Inspire me... pregnancy
DHA and Iodine explained
About DHA
Our list of key nutrients and vitamins wouldn't be compete without DHA, or, to give it its full name, docosohexaenoic acid. OK, the short version may not sound as impressive, but it's easier to remember and certainly a lot easier to spell!
The fact is, our bodies can't manage without it, and both during pregnancy and while breast-feeding it is one of the most important polyunsaturated fatty acids. So what does that mean? It's simple. DHA is an omega 3 fatty acid that does a superb job promoting the development of your baby's cognitive functions and its vision.
The only problem is that your body can only convert a certain amount of DHA from vegetable oils such as linseed and rapeseed oil. Hardly surprising, given the amazing effect it has. DHA is only absorbed through the umbilical cord and later through the mother's milk.
So how can you make sure you are getting enough?
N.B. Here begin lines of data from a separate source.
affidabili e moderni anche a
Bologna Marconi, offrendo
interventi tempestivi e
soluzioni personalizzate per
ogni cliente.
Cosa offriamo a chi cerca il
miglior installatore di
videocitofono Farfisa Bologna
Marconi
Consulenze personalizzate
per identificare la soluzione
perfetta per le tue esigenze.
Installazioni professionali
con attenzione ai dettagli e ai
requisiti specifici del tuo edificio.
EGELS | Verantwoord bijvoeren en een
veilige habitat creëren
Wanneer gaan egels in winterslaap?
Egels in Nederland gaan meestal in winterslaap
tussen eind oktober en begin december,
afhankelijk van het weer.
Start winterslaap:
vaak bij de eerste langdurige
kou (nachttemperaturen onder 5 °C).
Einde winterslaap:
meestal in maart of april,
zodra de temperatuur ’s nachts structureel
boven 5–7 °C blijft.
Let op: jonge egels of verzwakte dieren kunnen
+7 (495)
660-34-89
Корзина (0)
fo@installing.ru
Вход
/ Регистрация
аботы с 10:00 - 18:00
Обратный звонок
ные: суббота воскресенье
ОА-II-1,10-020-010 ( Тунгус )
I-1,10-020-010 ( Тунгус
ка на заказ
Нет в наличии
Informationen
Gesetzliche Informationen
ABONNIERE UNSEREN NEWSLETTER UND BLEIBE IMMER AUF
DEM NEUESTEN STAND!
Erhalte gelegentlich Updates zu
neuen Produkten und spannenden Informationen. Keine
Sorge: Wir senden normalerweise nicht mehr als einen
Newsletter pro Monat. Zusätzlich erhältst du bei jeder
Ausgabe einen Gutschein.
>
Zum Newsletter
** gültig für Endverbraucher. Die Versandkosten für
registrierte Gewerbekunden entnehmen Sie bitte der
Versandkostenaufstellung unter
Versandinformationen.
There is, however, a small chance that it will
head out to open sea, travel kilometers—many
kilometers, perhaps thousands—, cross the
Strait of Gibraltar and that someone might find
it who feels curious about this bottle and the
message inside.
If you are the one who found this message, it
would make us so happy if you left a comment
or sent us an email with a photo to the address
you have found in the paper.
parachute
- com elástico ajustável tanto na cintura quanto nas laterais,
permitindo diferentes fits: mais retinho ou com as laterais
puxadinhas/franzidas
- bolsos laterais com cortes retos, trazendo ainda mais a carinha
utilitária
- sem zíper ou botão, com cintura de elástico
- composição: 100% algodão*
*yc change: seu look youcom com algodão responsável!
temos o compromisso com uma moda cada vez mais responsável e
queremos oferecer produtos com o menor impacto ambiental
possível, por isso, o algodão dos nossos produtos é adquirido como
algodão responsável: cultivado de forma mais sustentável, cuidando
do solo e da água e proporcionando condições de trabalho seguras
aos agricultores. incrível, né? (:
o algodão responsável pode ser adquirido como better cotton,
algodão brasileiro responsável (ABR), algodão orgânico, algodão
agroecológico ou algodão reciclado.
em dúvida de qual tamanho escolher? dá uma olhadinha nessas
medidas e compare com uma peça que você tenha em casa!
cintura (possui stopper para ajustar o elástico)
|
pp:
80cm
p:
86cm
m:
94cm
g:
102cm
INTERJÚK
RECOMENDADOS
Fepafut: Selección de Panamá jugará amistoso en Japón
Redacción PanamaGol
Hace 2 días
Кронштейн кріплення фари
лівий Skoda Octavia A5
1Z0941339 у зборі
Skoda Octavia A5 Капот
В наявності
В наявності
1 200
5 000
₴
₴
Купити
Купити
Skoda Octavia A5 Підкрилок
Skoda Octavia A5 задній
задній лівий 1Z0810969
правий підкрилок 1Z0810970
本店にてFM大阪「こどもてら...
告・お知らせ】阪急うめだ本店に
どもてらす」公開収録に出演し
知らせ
The only source of DHA in sufficient quantities is oily fish. Unfortunately, though, oily fish is not always very high on a woman's list of favourite foods, especially during pregnancy. So it makes sense to ensure you get your extra dose with to help your baby get what he or she needs.
About Iodine
Alongside folic acid, Metafolin® and a range of other vitamins, iodine is an impressive little power pack that plays a contributing role in keeping your body healthy. IT also helps your child's body to remain fit and healthy. The job of this trace element is to keep the thyroid gland producing steady quantities of hormones. Hormones are essential to promote healthy growth and an efficient metabolism.
The body cannot make iodine and the evidence suggests that some young women are low in iodine. Therefore pregnant and breast-feeding women need to make sure their intake is sufficient for themselves and their growing bundle of joy.